Julianne Moore is back in theaters as a mother of 10, helping to support her family as "The Prize Winner Of Defiance, Ohio."

"She had so little and achieved so much," Moore tells The Early Show co-anchor Harry Smith about her character. "Without any kind of grumblings, with a full appreciation of what she had every day and a real enjoyment of her life."

The four-time Academy Award nominee ("Far From Heaven," "The Hours," "The End of the Affair," "Boogie Nights") plays Evelyn Ryan. The film is based on the book of the same name, written by Terry Ryan one of the middle children. And all of the children are still alive.

"They were all on the set at various times, and are wonderful people," Moore notes. "I think that is her greatest tribute. She raised these incredibly loving, smart, generous, kind children, who were so excited to be there, and so glad to talk about their mother, and so happy to celebrate her memory. It's a wonderful legacy to have something like that."

The devoted mother and housewife used her self-described "knack for words" to keep her struggling family afloat.

"It spans a 10-year period from about, like, 1955 to about 1965," Moore explains. "Women didn't receive the same kind of education. You weren't expected to have a job. Birth control was not legal until the early '60s."

Her husband is played by Oscar nominee Woody Harrelson ("The People vs. Larry Flynt"). "He was an alcoholic," Moore says. "He basically drank his paycheck, which was meager. He was a machinist. When you have all those children, it doesn't go very far. So she found a way. She, at heart, was a writer, I think, and wanted to be a journalist and then got married and having children. She started entering these contests. At the time there were these jingle and slogan contests."

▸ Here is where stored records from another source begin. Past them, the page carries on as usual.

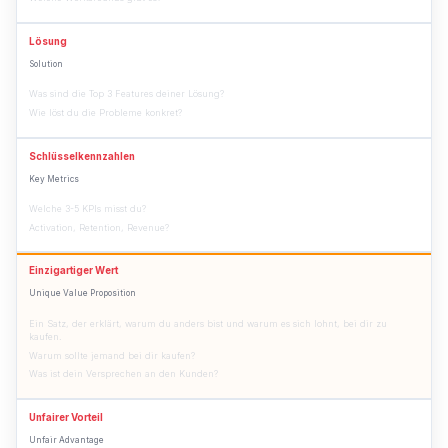
Lösung
Solution
Was sind die Top 3 Features deiner Lösung?
Wie löst du die Probleme konkret?
Schlüsselkennzahlen
Key Metrics
Welche 3-5 KPIs misst du?
Activation, Retention, Revenue?
Einzigartiger Wert
Unique Value Proposition
Ein Satz, der erklärt, warum du anders bist und warum es sich lohnt, bei dir zu
kaufen.
Warum sollte jemand bei dir kaufen?
Was ist dein Versprechen an den Kunden?
Unfairer Vorteil
Unfair Advantage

And she won unbelievable amounts of money. Moore says, "She won lots of stuff. She'd win these prizes. What she didn't want to keep, she'd sell. She won a trip to Switzerland, she'd sell it and put money toward the mortgage."

One of the funniest things Terry Ryan wrote is not in the film, Moore notes, but "the minute her mother would sit down, she'd fall asleep. I thought that was perfect! She's on her feet all day, doing the laundry, doing whatever and writing this stuff. She said they'd sit down, she'd just like go right out."

The last time Moore was on the big screen, she played a mother trying to find her missing son in the hit thriller "The Forgotten."

Some Facts About Julianne Moore


  • Moore was born Julie Anne Smith in Boston, Mass., on Dec. 3, 1960.
  • She was graduated from the American High School in Frankfurt, Germany.
  • Moore attended Boston University, where she began her career on stage.
  • In 1985, Moore caught her first break when she was cast as Frannie Hughes on the popular CBS daytime drama "As the World Turns"; it's the same show that spawned the careers of Marissa Tomei and Meg Ryan.
  • In 1988, Moore received a Daytime Emmy Award for her role in "As the World Turns."
  • In 1990, Moore landed her first film role as a mummy's victim in "Tales From the Darkside: The Movie."
  • In 1992, Moore played the career-driven real estate agent friend of a new mom in the surprise box-office hit thriller, "The Hand the Rocks the Cradle."
  • In 1993, Moore had roles in "The Fugitive and "Short Cuts."
  • In 1995, the actress portrayed a housewife who develops allergies to everyday chemicals and fragrances in Todd Haynes' "Safe"; she played Hugh Grant's pregnant girlfriend in "Nine Months"; and she played an electronics expert targeted for death in "Assassins."
  • In 1996, Moore co-starred in "Surviving Picasso."
  • In 1997, Moore played the moody daughter of a highly dysfunctional family in the indie "The Myth of Fingerprints"; the actress played a paleontologist pursuing dinosaurs in Steven Spielberg's "The Lost World: Jurassic Park"; and picked up a Best Supporting Actress Oscar nomination as a drug-addicted porn star who plays mother to a ragtag film crew in Paul Thomas Anderson's "Boogie Nights."
  • In 1998, Moore co-starred in "The Big Lebowski,"' and she had a role in the color remake of Hitchcock's 1960 classic "Psycho."
  • In 1999, Moore was in five features: "Cookie's Fortune," "An Ideal Husband," "The End of the Affair," "A Map of the World" and "Magnolia."
  • In 2001, Moore took over the role of FBI agent Clarice Starling in the horror feature "Hannibal"; she also co-starred in "Evolution" and "The Shipping News."
  • In 2002, Moore starred in "Far From Heaven," and co-starred with Nicole Kidman and Meryl Streep in the ensemble "The Hours." The actress received Academy Award nominations for both films.
  • In 2003, she married director and screenwriter Bart Freundlich, who directed her in 1997's "The Myth of Fingerprints." She has been with him since 1996. Her son Caleb Freundlich was born in 1997, and her daughter Liv Helen Freundlich was born in 2002.
  • In 2004, she appeared with Pierce Brosnan in "Laws Of Attraction".
  • Her upcoming films include "Freedomland," for director Joe Roth, and "Trust the Man," with Maggie Gyllenhaal and David Duchovny, under the direction of Moore's husband, Bart Freundlich.